TIMES A-CHANGIN’: The Indian navy and army are looking East and pursuing strategic defence ties with regional allies
FOUR Indian Navy ships’ voyage last month through the strategic Malacca Straits, calling at Port Klang, Da Nang and Manila, though not extraordinary, points to a significant trend.
Slowly, India seems to be shedding what critics call its “landlocked mindset” and is surveying the vast expanse of water around it.
A country conducting maritime trade from times immemorial rarely flaunted its naval power. Its navy came into being, thanks to the British East India Company only four centuries ago.
Till Europeans came by the sea, invaders were from the mountains in its northwest.
Even today, India’s adversarial neighbours are along the Line of Control (Pakistan) and the McMahon Line (China). This has blinded Indians to the geographical reality that they are actually a maritime nation. That leaves them little scope to look at those who are not, in other directions.
Times are a-changing. Some 48 nations, many of them with thriving navies, are engaged or have shown interest in joint military exercises.

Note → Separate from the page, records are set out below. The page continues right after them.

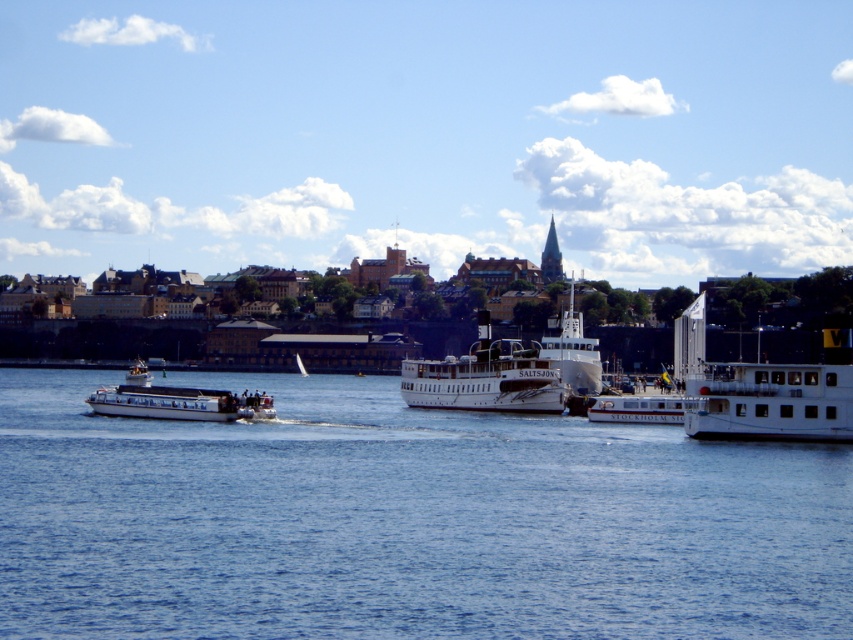 Based on the photo, does blue water at center have a greater height compared to white matte ferry at center?

No.

Image resolution: width=853 pixels, height=640 pixels. What do you see at coordinates (404, 522) in the screenshot?
I see `blue water at center` at bounding box center [404, 522].

You are a GUI agent. You are given a task and a screenshot of the screen. Output one action in this format:
    pyautogui.click(x=<x>, y=<y>)
    Task: Click on the blue water at center
    The height and width of the screenshot is (640, 853).
    Given the screenshot: What is the action you would take?
    pyautogui.click(x=404, y=522)

Where is `blue water at center`? The height and width of the screenshot is (640, 853). blue water at center is located at coordinates (404, 522).

Consider the image. Does blue water at center appear on the left side of white glossy ferry at center?

Indeed, blue water at center is positioned on the left side of white glossy ferry at center.

Who is more distant from viewer, (735, 620) or (584, 349)?

The point (584, 349) is behind.

Find the location of a particular element. The height and width of the screenshot is (640, 853). blue water at center is located at coordinates (404, 522).

Does white glossy boat at left have a smaller size compared to white glossy boat at center?

No.

Does white glossy boat at left have a lesser width compared to white glossy boat at center?

In fact, white glossy boat at left might be wider than white glossy boat at center.

The image size is (853, 640). Describe the element at coordinates (177, 401) in the screenshot. I see `white glossy boat at left` at that location.

The height and width of the screenshot is (640, 853). I want to click on white glossy boat at left, so 177,401.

The Indian navy regularly deploys and operates across the world in different oceanic areas to update operational knowledge, test its reach and endurance.
…”To those who understand what sea power is all about, it came as no surprise that this task force, which operated for more than a month in the region, was finally received by the Chinese at the Shanghai naval base with full military ceremony.”
Those dynamics have changed and so have threat perceptions. The Indian air force has set up its first fighter air station in the southern peninsula at Thanjavur in Tamil Nadu, deploying Sukhois. This futuristic arrangement is to provide maritime security cover to all strategic and vital installations in the region.
India is also building strong maritime security bridges with countries like Japan and Vietnam in a bid to counter China’s “string of pearls” maritime construct in the Indian Ocean rim (IOC).
India views Japan as a “natural and indispensable partner” in the quest for stability and peace in Asia. Ensuring sea lanes remain open and free is vital for the region’s prosperity, given its dependence on oil imports from the Middle East.
Manmohan said: “We have also sought to assume our responsibility for stability in the IOR (Indian Ocean region). We are well positioned, therefore, to become a net provider of security in our immediate region and beyond.”